The Ultimate Decoy Setup for Bowhunting Turkeys Without a Blind
If you're a bowhunter who doesn't want to wait for hours in a ground blind to kill a turkey, this setup is tailor-made for you
Waiting in a popup blind is a fine way to kill a gobbler with a bow. It’s also really boring. Plus, if you haven’t staked the blind out in advance, you have to lug the thing in and get all set up—and once you do, you feel stuck in that spot. To get the most out of any turkey hunt, you want to be able to strategize and maneuver. So, what if you could ditch the blind and still be able to setup in a way that keeps turkeys from busting you when you draw your bow? Well, you can. Just ask Cally Morris. A world-champion turkey taxidermist, Morris has killed more than 50 gobblers with a bow—and no blind. His secret? The perfect setup, including some screening brush and a three-bird spread of realistic decoys. Here’s his step-by-step guide to setting up perfectly on a bow bird.

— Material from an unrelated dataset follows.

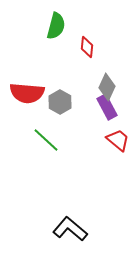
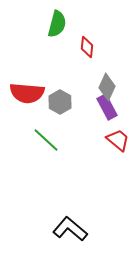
green semicircle: moved 1 px right, 2 px up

Step One: Get Your Decoy Spread Just Right
A lack of a blind gives you mobility to go where the turkeys want to be. That might be the edge of the hayfield where you saw a gobbler strutting, or 100 yards from a bird hammering in the timber. While this tactic gives you the freedom to run-and-gun, you will be packing some decoys. Morris uses three: a full-strut tom, a breeder hen, and an upright hen. The strutter and breeder are set quartering slightly away from you at 15 to 17 yards. The upright hen is off to the side of them, no farther than 20 yards. The key is to leave enough space—about 3 yards—between each decoy for the gobbler to strut. “They’ll rarely commit to the spread otherwise,” Morris says.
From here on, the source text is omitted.